遅れて申し訳ないです。リアルにお家騒動が少しありまして、心身共に疲れ切ってしまいまして、モチベーションが保てず申し訳ございません。

少しずつ書いていけたらと思います。

11月のとある休日。


肌寒い日が続き、本格的に冬を感じさせる季節になった頃、照之は布団に包まれ寝ているもメイドの呼びかけに照之の意識は覚醒させられた。






 「お坊ちゃま、朝でございます。朝食のご準備が出来ましたので起床してくださいませ」


メイドは照之にそう言うと、包まっていた布団を容赦なく引き剥がし照之を起こす。


照之は布団を剥がされるや、少し身震いをするもメイドに項垂れながら抗議した。






 「俺は眠たいんだ……。それに寒いし、当主に対して布団を無断で引き剥がすでないぞ?」


 「申し訳ございません。ですが、杏月様ももうお席に着いて朝食を召し上がられております。それにお坊ちゃま……。もう8時過ぎでございますよ??本日は杏月様とお2人でお出掛けと伺っておりましたが大丈夫なのでしょうか??」


メイドは不安そうに伺うと、照之はバッ!!っと起きるなり慌てて自室を出て食堂に向かった。

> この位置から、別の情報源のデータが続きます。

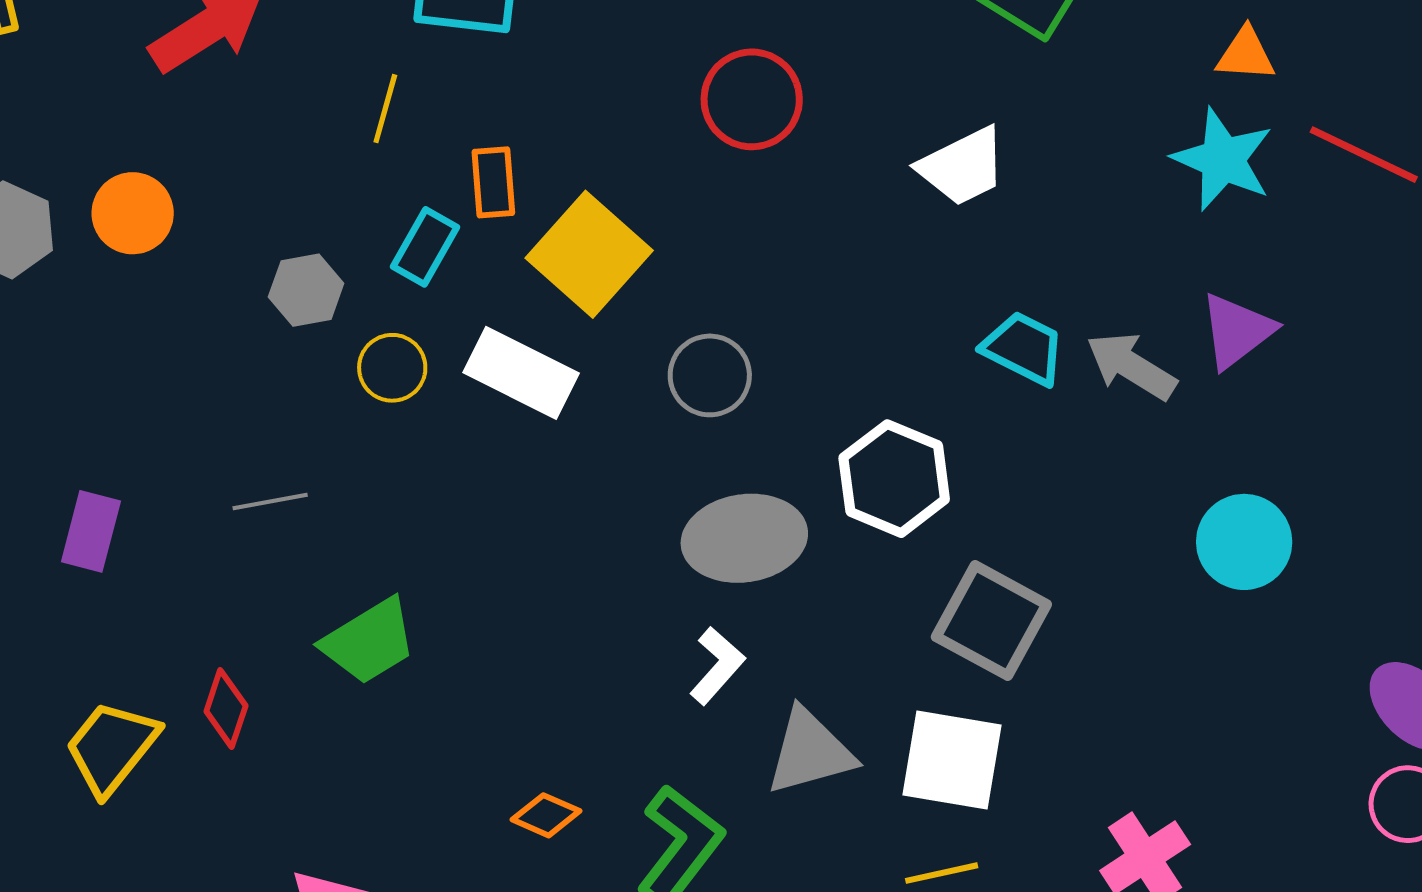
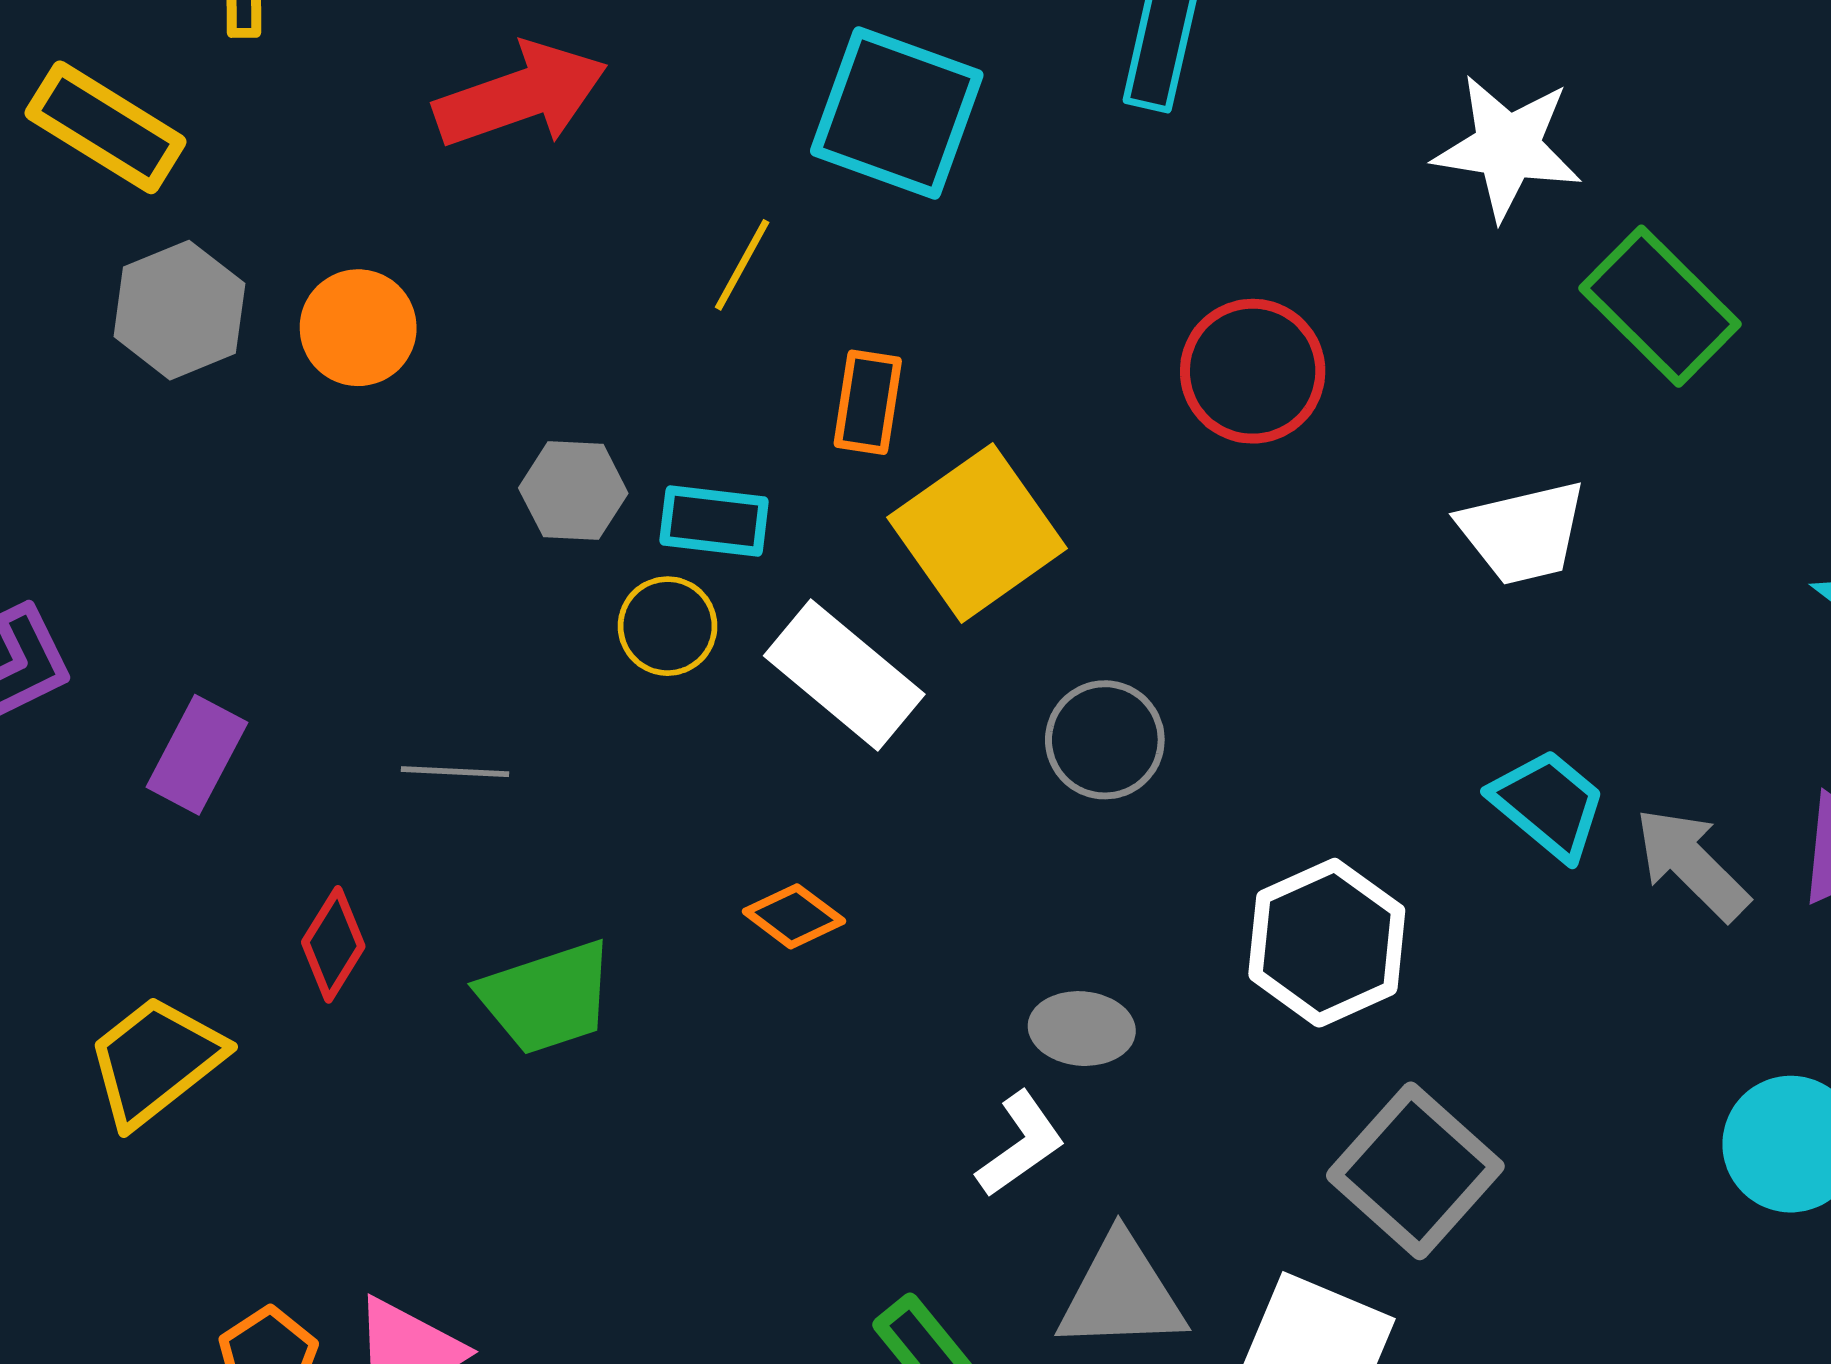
cyan rectangle: (425, 247) -> (714, 521), moved, turned 54
gray ellipse: (744, 538) -> (1082, 1029), moved, size x0.6
red diamond: (226, 709) -> (333, 944), moved
orange diamond: (546, 815) -> (794, 916), moved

メイドは少し驚くも照之の慌てる様子につい笑いが込み上げながらもグッと抑え、メイドは照之が去ったベッドをベットメイキングし始めるのであった。


直ぐに照之は食堂に着くと、杏月がもぐもぐと可愛らしい姿で朝食を美味しそうにほうばっていた。






 「皆、おはよう!すまんな、少し寝過ぎたようだ」


照之が苦笑いを零すと、ともき達に朝の挨拶を交わす。


杏月も口に入っていた食べ物を空っぽにすると言葉を発した。






 「おはようございます!大丈夫ですよ、照之様はここ最近、多忙な毎日だと爺やさんにも聞いていたので……。それにお身体に障りますし、お出掛けはまたの日でも構いませんよ??」


杏月は柔らかい笑みを浮かべ、照之の身体の心配を真っ先にする。



杏月は変わらぬな。その優しさについ甘えてしまう……。だが、今日は出掛けようと約束の日!!いい日にせねばな。



照之はそう思いながら、口を開く。






 「ああ、心配など無用だ!!大舟に乗ったつもりで楽しむがよい」


照之はうむうむと頷いていると、杏月は少し嬉しそうに頷いて再び食事に意識を向け、美味しそうに頬張る杏月の姿を再度目に焼き付け、照之も朝食を取り始めるのだった。












ーーーーーーーーーーーーー












それから食事を済まし、身支度を済ませると照之と杏月は駅のデパ地下にいた。


派手に着飾らない落ち着いた服装の照之。


杏月も同様に落ち着いたラフな格好の服装は、普段とはまた違った雰囲気を醸し出す。






 「久しぶりにデパ地下??に来ました。何年ぶりでしょうか……それにしても人も多いですし、たくさん賑わっているんですね!!」


杏月はデパ地下を巡っているとそんな事を呟き、照之の握っていた手を握り締めながら微笑み、楽しそうに口にする。


その微笑ましい姿に照之も自然と笑みを零す。


少し店内を回っていると、2人は評判のいいアイスクリームの専門店に立ち寄り、アイスを買うと近くのベンチに座り食べ始めていると照之は先程の事について話し始めた。







 「杏月は、こうゆう所には余り来てなかったのか?」


 「はい、来てないですね。私が来た時は母が健在の時でしたし、まだ皆小さかったので」


杏月は少し寂しそうな表情を表すも直ぐに普段通りの振る舞いをする杏月の姿に照之は、



 「……。変な事を聞いてすまなかったな」


そう言ってアイスを頬張る杏月の頭を優しく撫でる。


愛らしい姿でアイスを食す杏月の姿を横目に、照之は思った。


小柄ながらも毎日大変で辛い事があっても、絶対に笑顔を絶やさない杏月の健気さに、もっと幸せになって貰いたいと思う気持ちが更に高まり、照之はつい傍に手繰り寄せたくなっていた。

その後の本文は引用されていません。